Document structure recognition data
== Segment start ==

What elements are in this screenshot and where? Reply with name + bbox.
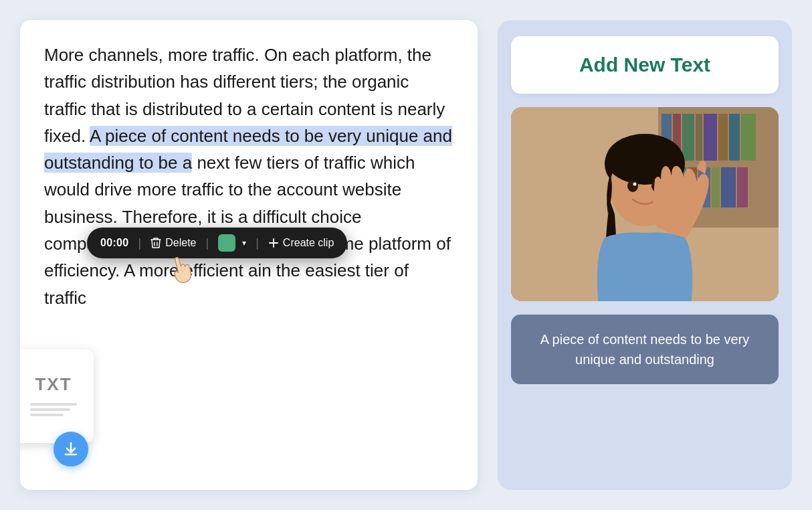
person-photo — [511, 107, 779, 301]
svg-rect-15 — [721, 167, 736, 207]
separator-3: | — [256, 236, 259, 250]
add-new-text-label: Add New Text — [579, 54, 710, 76]
download-icon — [63, 441, 79, 457]
caption-text: A piece of content needs to be very uniq… — [540, 332, 749, 367]
person-illustration — [511, 107, 779, 301]
separator-2: | — [205, 236, 209, 250]
trash-icon — [150, 237, 161, 249]
svg-rect-16 — [737, 167, 748, 207]
file-line-2 — [30, 408, 70, 411]
svg-rect-4 — [682, 114, 694, 161]
toolbar-time: 00:00 — [100, 237, 129, 249]
create-clip-button[interactable]: Create clip — [268, 237, 334, 249]
text-toolbar: 00:00 | Delete | ▾ | Create clip — [87, 228, 347, 258]
main-layout: More channels, more traffic. On each pla… — [0, 0, 812, 510]
create-clip-label: Create clip — [283, 237, 334, 249]
txt-label: TXT — [35, 374, 72, 395]
color-button[interactable] — [218, 234, 235, 252]
separator-1: | — [138, 236, 142, 250]
svg-point-20 — [627, 180, 638, 192]
caption-box: A piece of content needs to be very uniq… — [511, 315, 779, 384]
article-text: More channels, more traffic. On each pla… — [44, 41, 453, 311]
file-line-3 — [30, 414, 64, 416]
right-panel: Add New Text — [498, 20, 792, 490]
left-panel: More channels, more traffic. On each pla… — [20, 20, 478, 490]
file-line-1 — [30, 403, 77, 406]
delete-button[interactable]: Delete — [150, 237, 196, 249]
svg-rect-5 — [696, 114, 702, 161]
plus-icon — [268, 238, 279, 248]
svg-point-22 — [633, 183, 637, 186]
add-new-text-button[interactable]: Add New Text — [511, 36, 779, 94]
svg-rect-7 — [718, 114, 728, 161]
chevron-down-icon[interactable]: ▾ — [242, 238, 246, 248]
svg-rect-6 — [704, 114, 717, 161]
svg-rect-8 — [729, 114, 740, 161]
svg-rect-14 — [712, 167, 720, 207]
delete-label: Delete — [165, 237, 196, 249]
svg-rect-9 — [741, 114, 756, 161]
download-button[interactable] — [54, 432, 88, 466]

== Segment end ==

**WHAT TO DO:** Please find all lines of the entries that hold the string "panel" and copy them.

**ANSWER SPACE:**
right-panel: Add New Text — [498, 20, 792, 490]
left-panel: More channels, more traffic. On each pla… — [20, 20, 478, 490]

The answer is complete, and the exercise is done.